А посему он заказал два средства передвижения. Небольшой фургон должен был перевезти его скарб, жену с малышом и его самого за семь с половиной франков.
Эта сумма включала также стоимость рабочей силы – одного грузчика, которому предстояло находиться в нашем распоряжении весь день.
Для нас же дядя Жюль нашел крестьянина по имени Франсуа, ферма которого находилась в нескольких сотнях метров от виллы. Дважды в неделю этот Франсуа приезжал в Марсель на рынок продавать фрукты. На обратном пути он должен был захватить нашу мебель за умеренную цену: четыре франка. Отец был в восторге от сделки, а Поль поинтересовался:
– А мы тоже сядем в повозку?
На что великий организатор отвечал:
– Вы доедете на трамвае до Ла-Барас, а оттуда уж догоните крестьянина pedibus cum jambis[13]. Для Огюстины местечко в повозке найдется, а вот трое мужчин вместе с крестьянином пойдут пешком.
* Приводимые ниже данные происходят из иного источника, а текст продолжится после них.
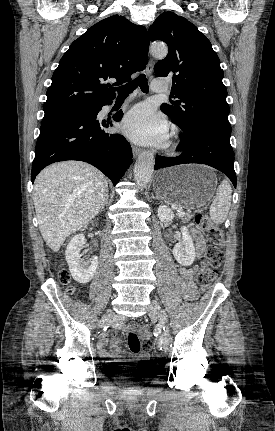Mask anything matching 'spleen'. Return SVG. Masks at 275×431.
<instances>
[{
  "label": "spleen",
  "instance_id": "obj_1",
  "mask_svg": "<svg viewBox=\"0 0 275 431\" xmlns=\"http://www.w3.org/2000/svg\"><path fill=\"white\" fill-rule=\"evenodd\" d=\"M232 198V189L227 180H223L218 186L216 197L209 209L211 220L215 224H222L228 215Z\"/></svg>",
  "mask_w": 275,
  "mask_h": 431
}]
</instances>
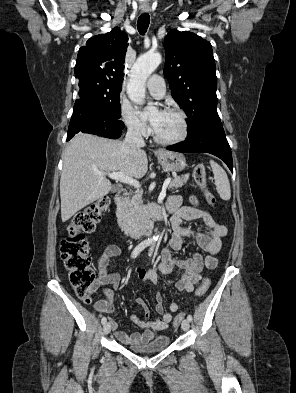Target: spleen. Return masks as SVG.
I'll list each match as a JSON object with an SVG mask.
<instances>
[{
  "label": "spleen",
  "instance_id": "1",
  "mask_svg": "<svg viewBox=\"0 0 296 393\" xmlns=\"http://www.w3.org/2000/svg\"><path fill=\"white\" fill-rule=\"evenodd\" d=\"M210 165L214 174L216 190L219 196L223 200H229L231 197V190L226 172L213 160H210Z\"/></svg>",
  "mask_w": 296,
  "mask_h": 393
}]
</instances>
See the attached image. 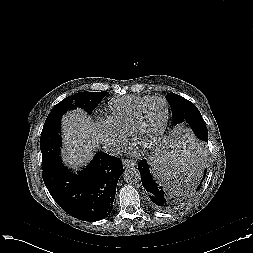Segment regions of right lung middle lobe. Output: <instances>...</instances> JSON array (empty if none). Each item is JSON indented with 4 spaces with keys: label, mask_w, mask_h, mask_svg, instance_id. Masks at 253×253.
I'll return each mask as SVG.
<instances>
[{
    "label": "right lung middle lobe",
    "mask_w": 253,
    "mask_h": 253,
    "mask_svg": "<svg viewBox=\"0 0 253 253\" xmlns=\"http://www.w3.org/2000/svg\"><path fill=\"white\" fill-rule=\"evenodd\" d=\"M108 92H79L59 102L48 115L40 138L42 163L59 158L61 146V118L68 110L82 108L88 114L97 107Z\"/></svg>",
    "instance_id": "obj_1"
}]
</instances>
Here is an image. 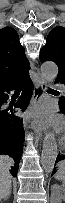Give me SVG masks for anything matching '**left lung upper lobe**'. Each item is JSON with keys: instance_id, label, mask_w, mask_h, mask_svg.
Masks as SVG:
<instances>
[{"instance_id": "1", "label": "left lung upper lobe", "mask_w": 65, "mask_h": 203, "mask_svg": "<svg viewBox=\"0 0 65 203\" xmlns=\"http://www.w3.org/2000/svg\"><path fill=\"white\" fill-rule=\"evenodd\" d=\"M41 61H54L59 68L57 80L65 82V28L55 27L47 36L46 44L40 52ZM60 105H65V97L60 99Z\"/></svg>"}]
</instances>
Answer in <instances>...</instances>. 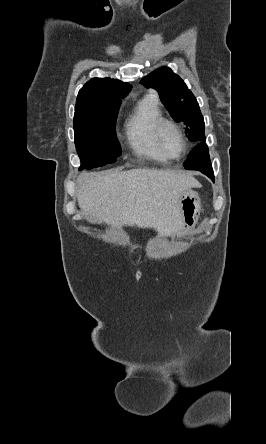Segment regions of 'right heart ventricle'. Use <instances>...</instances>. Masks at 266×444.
Returning a JSON list of instances; mask_svg holds the SVG:
<instances>
[{"label":"right heart ventricle","mask_w":266,"mask_h":444,"mask_svg":"<svg viewBox=\"0 0 266 444\" xmlns=\"http://www.w3.org/2000/svg\"><path fill=\"white\" fill-rule=\"evenodd\" d=\"M164 118L158 99L154 95L143 97L125 123V135L132 150L140 157L151 160H165L154 140V128Z\"/></svg>","instance_id":"1"}]
</instances>
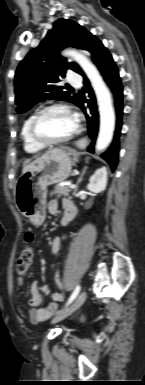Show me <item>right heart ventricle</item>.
<instances>
[{
  "mask_svg": "<svg viewBox=\"0 0 145 385\" xmlns=\"http://www.w3.org/2000/svg\"><path fill=\"white\" fill-rule=\"evenodd\" d=\"M36 113L37 112L31 113L24 120V122L22 124V127H21L20 135H21V139H22V142H23L24 150L27 153H37V152H39V151H41L43 149V147H40L37 144H35L32 141V139L30 138V135H29L30 124H31V121H32V119H33V117L35 116Z\"/></svg>",
  "mask_w": 145,
  "mask_h": 385,
  "instance_id": "obj_1",
  "label": "right heart ventricle"
}]
</instances>
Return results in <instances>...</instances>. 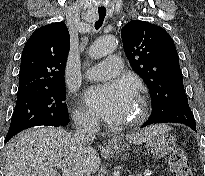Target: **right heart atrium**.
<instances>
[{"mask_svg": "<svg viewBox=\"0 0 205 176\" xmlns=\"http://www.w3.org/2000/svg\"><path fill=\"white\" fill-rule=\"evenodd\" d=\"M74 117L76 122L83 127L92 128L97 123L95 116L83 108L77 109L74 113Z\"/></svg>", "mask_w": 205, "mask_h": 176, "instance_id": "1", "label": "right heart atrium"}]
</instances>
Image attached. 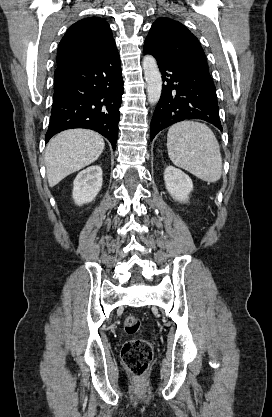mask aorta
Segmentation results:
<instances>
[{
	"label": "aorta",
	"instance_id": "obj_1",
	"mask_svg": "<svg viewBox=\"0 0 272 417\" xmlns=\"http://www.w3.org/2000/svg\"><path fill=\"white\" fill-rule=\"evenodd\" d=\"M144 75L147 82V97L151 104L157 103L162 91V78L156 62L151 55H146L143 59Z\"/></svg>",
	"mask_w": 272,
	"mask_h": 417
}]
</instances>
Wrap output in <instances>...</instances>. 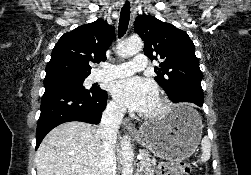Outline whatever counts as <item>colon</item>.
Segmentation results:
<instances>
[{
    "instance_id": "1",
    "label": "colon",
    "mask_w": 251,
    "mask_h": 175,
    "mask_svg": "<svg viewBox=\"0 0 251 175\" xmlns=\"http://www.w3.org/2000/svg\"><path fill=\"white\" fill-rule=\"evenodd\" d=\"M192 171V166L181 160H165L157 165L158 175H189Z\"/></svg>"
}]
</instances>
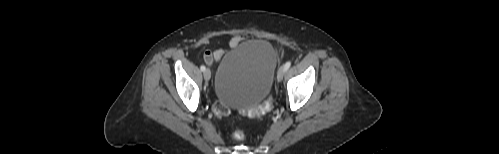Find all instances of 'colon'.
<instances>
[{
  "label": "colon",
  "instance_id": "obj_1",
  "mask_svg": "<svg viewBox=\"0 0 499 154\" xmlns=\"http://www.w3.org/2000/svg\"><path fill=\"white\" fill-rule=\"evenodd\" d=\"M206 54H209V52H207ZM271 108L272 100L268 98L260 105L249 108L247 110H242V113L249 117H259L267 113ZM213 113L218 119H224L230 114V109L221 101H216L213 105ZM231 137L236 141H242L245 136L241 130H235L232 132Z\"/></svg>",
  "mask_w": 499,
  "mask_h": 154
}]
</instances>
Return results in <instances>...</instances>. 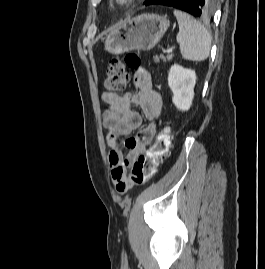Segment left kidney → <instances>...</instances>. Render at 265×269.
<instances>
[{"label":"left kidney","instance_id":"obj_1","mask_svg":"<svg viewBox=\"0 0 265 269\" xmlns=\"http://www.w3.org/2000/svg\"><path fill=\"white\" fill-rule=\"evenodd\" d=\"M196 73L174 64L168 74V85L173 92L172 101L177 109L187 111L192 105Z\"/></svg>","mask_w":265,"mask_h":269}]
</instances>
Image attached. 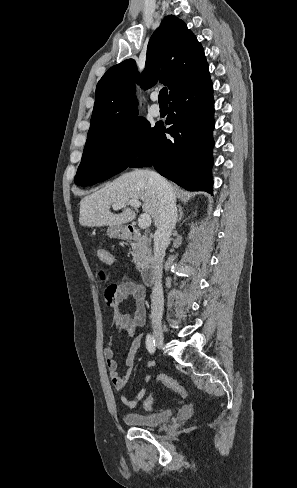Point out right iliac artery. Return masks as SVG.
<instances>
[{"label":"right iliac artery","mask_w":297,"mask_h":488,"mask_svg":"<svg viewBox=\"0 0 297 488\" xmlns=\"http://www.w3.org/2000/svg\"><path fill=\"white\" fill-rule=\"evenodd\" d=\"M155 347H156V345H155L154 337L152 336V334H147V336H146V348H147V350L150 353H154Z\"/></svg>","instance_id":"right-iliac-artery-1"}]
</instances>
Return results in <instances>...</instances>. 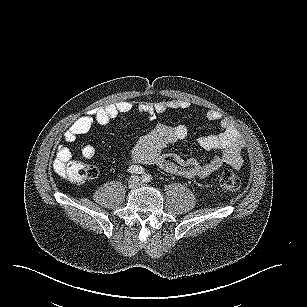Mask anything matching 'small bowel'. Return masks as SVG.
Here are the masks:
<instances>
[{
  "mask_svg": "<svg viewBox=\"0 0 307 307\" xmlns=\"http://www.w3.org/2000/svg\"><path fill=\"white\" fill-rule=\"evenodd\" d=\"M189 105V102L185 100L170 99L157 102H140L136 106L129 101H122L93 109L77 119L68 128L64 135L65 144L60 145L57 149L56 163L68 161L72 158V153L66 144L73 143L78 136L87 133L95 123L106 125L112 119L123 116L133 110L154 118L156 115L163 114L168 110L185 109ZM205 118L210 122L218 121L220 132L200 137L198 144L206 151L220 150V155L214 156L208 162H201L196 159H183L179 156L167 154L164 152L165 148L170 144L185 139L188 130L184 125L170 127L158 124L138 140L127 159V164H152L166 172L187 178H205L223 164L239 170L243 165L242 154L245 147L241 133L228 118L222 117L215 110H208ZM95 153L96 150L92 145H86L82 149V154L87 159L93 158Z\"/></svg>",
  "mask_w": 307,
  "mask_h": 307,
  "instance_id": "1",
  "label": "small bowel"
}]
</instances>
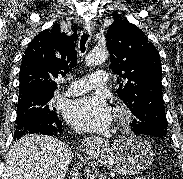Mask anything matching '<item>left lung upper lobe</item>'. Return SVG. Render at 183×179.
Segmentation results:
<instances>
[{
  "mask_svg": "<svg viewBox=\"0 0 183 179\" xmlns=\"http://www.w3.org/2000/svg\"><path fill=\"white\" fill-rule=\"evenodd\" d=\"M106 39L111 68L119 75L118 96L136 117L132 131L168 137L158 51L138 27L118 16H114Z\"/></svg>",
  "mask_w": 183,
  "mask_h": 179,
  "instance_id": "obj_1",
  "label": "left lung upper lobe"
}]
</instances>
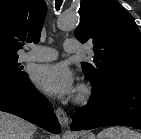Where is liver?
<instances>
[{
	"label": "liver",
	"mask_w": 141,
	"mask_h": 139,
	"mask_svg": "<svg viewBox=\"0 0 141 139\" xmlns=\"http://www.w3.org/2000/svg\"><path fill=\"white\" fill-rule=\"evenodd\" d=\"M36 130V125L0 111V139H32Z\"/></svg>",
	"instance_id": "liver-1"
}]
</instances>
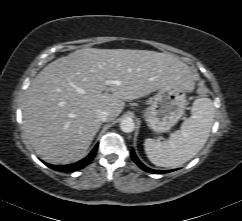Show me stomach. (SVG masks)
Masks as SVG:
<instances>
[{"instance_id": "stomach-1", "label": "stomach", "mask_w": 242, "mask_h": 221, "mask_svg": "<svg viewBox=\"0 0 242 221\" xmlns=\"http://www.w3.org/2000/svg\"><path fill=\"white\" fill-rule=\"evenodd\" d=\"M186 105L185 89L167 84L157 90L143 116L150 129L166 132L183 116Z\"/></svg>"}]
</instances>
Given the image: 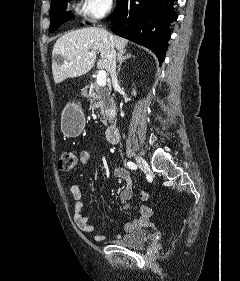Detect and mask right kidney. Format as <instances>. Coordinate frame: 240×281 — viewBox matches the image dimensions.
Returning a JSON list of instances; mask_svg holds the SVG:
<instances>
[{
  "label": "right kidney",
  "instance_id": "obj_1",
  "mask_svg": "<svg viewBox=\"0 0 240 281\" xmlns=\"http://www.w3.org/2000/svg\"><path fill=\"white\" fill-rule=\"evenodd\" d=\"M133 94H134V95H136V92H135V91H133Z\"/></svg>",
  "mask_w": 240,
  "mask_h": 281
}]
</instances>
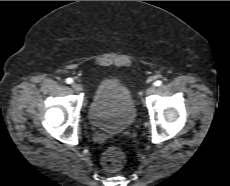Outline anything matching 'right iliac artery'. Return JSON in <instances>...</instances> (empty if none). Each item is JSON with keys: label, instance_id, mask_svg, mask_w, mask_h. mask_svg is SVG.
Masks as SVG:
<instances>
[{"label": "right iliac artery", "instance_id": "1", "mask_svg": "<svg viewBox=\"0 0 230 186\" xmlns=\"http://www.w3.org/2000/svg\"><path fill=\"white\" fill-rule=\"evenodd\" d=\"M74 81H73V79L72 78H67L66 79V83L67 84H72Z\"/></svg>", "mask_w": 230, "mask_h": 186}]
</instances>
Предложение было принято на ура; затем, часов до одиннадцати, никак не могли наговориться, причем разговор становился все более захватывающим: дядя Жюль делился планами относительно будущей охоты, отец представлял себе, как станет ловить насекомых, так что потом всю ночь напролет я стрелял из ружья в сороконожек, стрекоз и скорпионов.
На следующий день уже с восьми утра все были готовы. Мы, дети, были одеты в свои летние костюмчики: короткие парусиновые штанишки и белые рубашки с коротким рукавом; голубые галстуки делали их нарядными.
Все это было творением маминых рук, и только кепки с большими козырьками и парусиновые туфли на веревочной подошве были куплены в крупном магазине.
Отец был в коротком пиджаке с большими накладными карманами и хлястиком и в синей кепке, а мать – в белом платье в мелкий красный цветочек, которое ей удалось на славу. Вообще, в тот день она выглядела особенно молодой и красивой.
Сестренка в голубом чепчике от беспокойства широко раскрывала огромные черные глаза, видно почувствовав, как это бывает с кошками, что мы собираемся покинуть дом.
Крестьянин заранее предупредил нас: час нашего отъезда будет зависеть не от его желания, а от того, с какой скоростью станут разбирать абрикосы. Как назло, в этот день абрикосы шли неважно: уже наступил полдень, а его все не было.
Наскоро перекусив колбасой и холодным мясом в уже мертвом доме, мы то и дело подбегали к окну, чтобы не прозевать вестника летних каникул.
Наконец он показался.
Он сидел в голубой повозке, вылинявшей на солнце до такой степени, что из-под краски проглядывали прожилки дерева.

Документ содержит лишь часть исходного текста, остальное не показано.